Why AI-Generated Code Is Just Bytecode

The vibe-coding debate has settled into two camps. Camp One says AI-generated code is fine for prototypes but dangerous in production — it’s messy, ignores best practices, doesn’t respect clean code principles, and produces architectural debt that engineers will have to pay down later. Camp Two says vibe coding is the future and engineers who fight it will be left behind.

Paul Iusztin, the founding AI engineer at a vertical AI startup and author of LLM Engineer’s Handbook (~20,000 copies sold), came down hard in Camp Two during our recording — but with a reframe that reorients the whole debate. The reframe is short, technical, and almost unanswerable once you hear it. “AI-generated code is just another compilation step. We don’t read bytecode. Why are we reading this?”

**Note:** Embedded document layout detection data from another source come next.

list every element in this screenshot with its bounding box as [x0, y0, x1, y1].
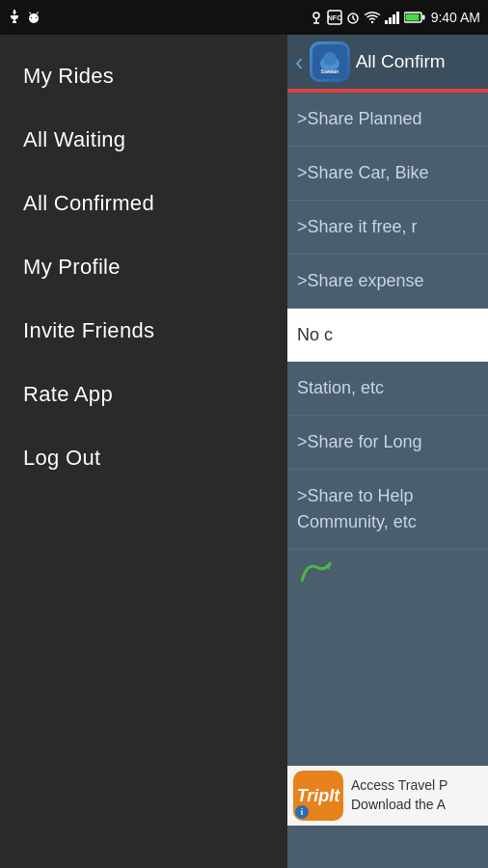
signal-icon — [385, 11, 400, 24]
battery-icon — [404, 12, 425, 23]
tripit-ad-icon: TripIt i — [293, 771, 343, 821]
svg-rect-18 — [422, 15, 425, 20]
svg-text:NFC: NFC — [327, 14, 340, 21]
svg-point-0 — [29, 14, 39, 23]
share-icon-partial — [297, 557, 336, 586]
slide-8: >Share to Help Community, etc — [287, 470, 488, 550]
android-icon — [27, 10, 41, 25]
status-bar: NFC 9:40 AM — [0, 0, 488, 35]
sidebar-item-all-waiting[interactable]: All Waiting — [0, 108, 287, 172]
svg-rect-14 — [389, 17, 392, 24]
tripit-icon-text: TripIt — [297, 786, 340, 806]
svg-line-12 — [353, 18, 355, 20]
sidebar-item-rate-app[interactable]: Rate App — [0, 363, 287, 426]
slide-5-text: No c — [297, 325, 333, 344]
time-display: 9:40 AM — [431, 10, 480, 25]
usb-icon — [8, 10, 21, 25]
ad-info-icon: i — [295, 805, 309, 819]
slide-6: Station, etc — [287, 362, 488, 416]
right-panel: ‹ Sawaari All Confirm >Share Planned — [287, 35, 488, 868]
right-panel-header: ‹ Sawaari All Confirm — [287, 35, 488, 89]
slide-5-white: No c — [287, 309, 488, 362]
status-left-icons — [8, 10, 41, 25]
svg-point-2 — [36, 17, 37, 18]
main-content: My Rides All Waiting All Confirmed My Pr… — [0, 35, 488, 868]
sidebar-item-my-rides[interactable]: My Rides — [0, 44, 287, 108]
wifi-icon — [364, 11, 381, 24]
svg-rect-15 — [393, 14, 395, 24]
alarm-icon — [346, 10, 360, 25]
ad-text-block: Access Travel P Download the A — [351, 776, 447, 814]
sidebar: My Rides All Waiting All Confirmed My Pr… — [0, 35, 287, 868]
svg-text:Sawaari: Sawaari — [320, 68, 339, 74]
svg-line-4 — [37, 13, 39, 14]
sidebar-item-invite-friends[interactable]: Invite Friends — [0, 299, 287, 363]
svg-rect-19 — [405, 14, 419, 21]
sidebar-item-log-out[interactable]: Log Out — [0, 426, 287, 490]
ad-banner[interactable]: TripIt i Access Travel P Download the A — [287, 766, 488, 826]
right-panel-title: All Confirm — [356, 51, 446, 72]
slide-4: >Share expense — [287, 255, 488, 309]
svg-point-22 — [323, 52, 337, 66]
svg-rect-13 — [385, 20, 388, 24]
sidebar-item-my-profile[interactable]: My Profile — [0, 235, 287, 299]
app-icon: Sawaari — [310, 41, 350, 82]
location-icon — [310, 10, 323, 25]
nfc-icon: NFC — [327, 10, 342, 25]
slide-1: >Share Planned — [287, 93, 488, 147]
slide-content: >Share Planned >Share Car, Bike >Share i… — [287, 89, 488, 868]
slide-7: >Share for Long — [287, 416, 488, 470]
svg-point-5 — [313, 13, 319, 18]
back-button[interactable]: ‹ — [295, 47, 304, 77]
svg-point-1 — [31, 17, 32, 18]
svg-rect-16 — [396, 12, 399, 24]
status-right-icons: NFC 9:40 AM — [310, 10, 480, 25]
app-icon-inner: Sawaari — [310, 41, 350, 82]
ad-line-2: Download the A — [351, 796, 447, 815]
slide-3: >Share it free, r — [287, 201, 488, 255]
svg-line-3 — [30, 13, 32, 14]
sidebar-item-all-confirmed[interactable]: All Confirmed — [0, 172, 287, 235]
slide-2: >Share Car, Bike — [287, 147, 488, 201]
ad-line-1: Access Travel P — [351, 776, 447, 796]
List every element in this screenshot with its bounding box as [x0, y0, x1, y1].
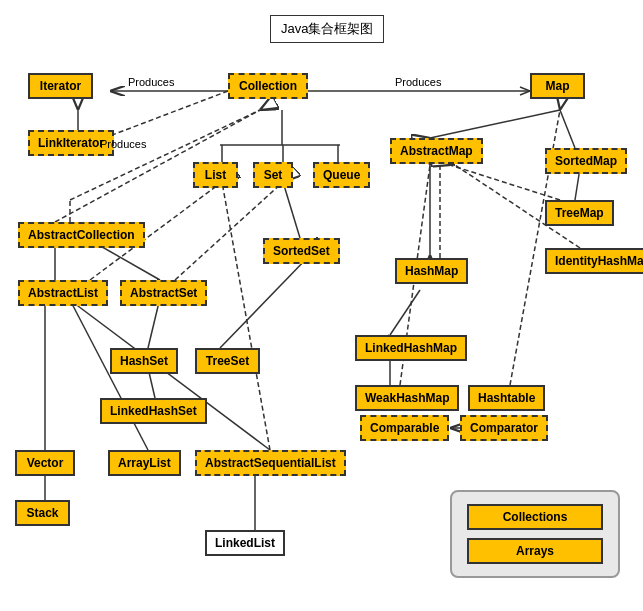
node-weakhashmap[interactable]: WeakHashMap	[355, 385, 459, 411]
node-abstractlist[interactable]: AbstractList	[18, 280, 108, 306]
node-hashset[interactable]: HashSet	[110, 348, 178, 374]
node-iterator[interactable]: Iterator	[28, 73, 93, 99]
node-set[interactable]: Set	[253, 162, 293, 188]
node-collection[interactable]: Collection	[228, 73, 308, 99]
diagram: Java集合框架图 Collection Iterator Map Produc…	[0, 0, 643, 611]
svg-line-24	[70, 300, 270, 450]
node-comparator[interactable]: Comparator	[460, 415, 548, 441]
svg-line-30	[390, 290, 420, 335]
node-comparable[interactable]: Comparable	[360, 415, 449, 441]
title-text: Java集合框架图	[281, 21, 373, 36]
node-treeset[interactable]: TreeSet	[195, 348, 260, 374]
node-arrays-legend[interactable]: Arrays	[467, 538, 603, 564]
title-box: Java集合框架图	[270, 15, 384, 43]
node-linkedhashset[interactable]: LinkedHashSet	[100, 398, 207, 424]
svg-line-19	[220, 255, 310, 348]
node-linkedhashmap[interactable]: LinkedHashMap	[355, 335, 467, 361]
label-produces-2: Produces	[395, 76, 441, 88]
node-linkedlist[interactable]: LinkedList	[205, 530, 285, 556]
label-produces-3: Produces	[100, 138, 146, 150]
node-sortedset[interactable]: SortedSet	[263, 238, 340, 264]
node-abstractset[interactable]: AbstractSet	[120, 280, 207, 306]
legend-box: Collections Arrays	[450, 490, 620, 578]
svg-line-23	[70, 300, 148, 450]
node-arraylist[interactable]: ArrayList	[108, 450, 181, 476]
svg-line-25	[222, 182, 270, 450]
label-produces-1: Produces	[128, 76, 174, 88]
node-hashmap[interactable]: HashMap	[395, 258, 468, 284]
svg-line-27	[430, 110, 560, 138]
node-queue[interactable]: Queue	[313, 162, 370, 188]
node-list[interactable]: List	[193, 162, 238, 188]
node-stack[interactable]: Stack	[15, 500, 70, 526]
svg-line-17	[283, 182, 300, 238]
node-collections-legend[interactable]: Collections	[467, 504, 603, 530]
node-abstractcollection[interactable]: AbstractCollection	[18, 222, 145, 248]
node-treemap[interactable]: TreeMap	[545, 200, 614, 226]
svg-line-33	[450, 165, 560, 200]
node-hashtable[interactable]: Hashtable	[468, 385, 545, 411]
node-vector[interactable]: Vector	[15, 450, 75, 476]
node-abstractsequentiallist[interactable]: AbstractSequentialList	[195, 450, 346, 476]
node-abstractmap[interactable]: AbstractMap	[390, 138, 483, 164]
node-identityhashmap[interactable]: IdentityHashMap	[545, 248, 643, 274]
node-map[interactable]: Map	[530, 73, 585, 99]
node-sortedmap[interactable]: SortedMap	[545, 148, 627, 174]
svg-line-28	[560, 110, 575, 148]
svg-line-16	[175, 182, 283, 280]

The argument isn’t dismissive of code quality. It’s about who code quality is for.

What clean code was actually for

Clean code conventions, design patterns, architectural rigor — these existed for a specific reason. Human engineers needed to read code their colleagues wrote, debug code at 2am, and maintain code six years after the original author left the company. Conventions weren’t about elegance. They were about reducing the cognitive load that humans hit when scanning hundreds of files.

“Many people complain about vibe coding that it creates messy code or code that doesn’t respect clean code or good architectural designs,” Paul explains. “But these designs were made for people, to avoid human error. And maybe the AI will not need them anymore.”

The argument lands because it inverts the assumption. Clean code wasn’t an absolute good. It was a workaround for a specific bottleneck — human comprehension at scale. If the bottleneck changes, the workaround should change with it.

The bytecode parallel

Paul’s analogy is what makes the reframe stick. Modern Python (and most high-level languages) compile down through multiple stages before execution. Source code becomes an abstract syntax tree, becomes bytecode, becomes machine instructions. Engineers don’t read the bytecode. They don’t audit the AST. They write source code and trust the compilation pipeline.

“Now we write Python that’s compiled many, many times until it reaches bytecode. Do we read the bytecode to make sure it’s clean bytecode? No, we just trust it,” Paul says. “AI-generated code — just a compilation step.”

In this framing, AI is another layer in the compilation stack. The engineer’s intent is the source. The AI translates intent into a runnable artifact. Engineers don’t need to audit the artifact line-by-line for the same reason they don’t audit bytecode line-by-line: the value the engineer adds isn’t in inspecting the output, it’s in specifying the input.

Angelina extended the metaphor during the recording: “We have to accept the younger generation speaking a different language and then we just work with it.”

What replaces line-by-line review

If reading AI-generated code line-by-line is the wrong abstraction layer for engineering effort, what replaces it? Paul’s answer is direct: AI evals.

“We need a way to ensure at the next level that everything works fine. AI evals — basically ensures from a data point of view that your product works fine. You don’t even need to write the classic unit and integration tests. You just from a data approach based on specific inputs and outputs ensure that your system works as expected.”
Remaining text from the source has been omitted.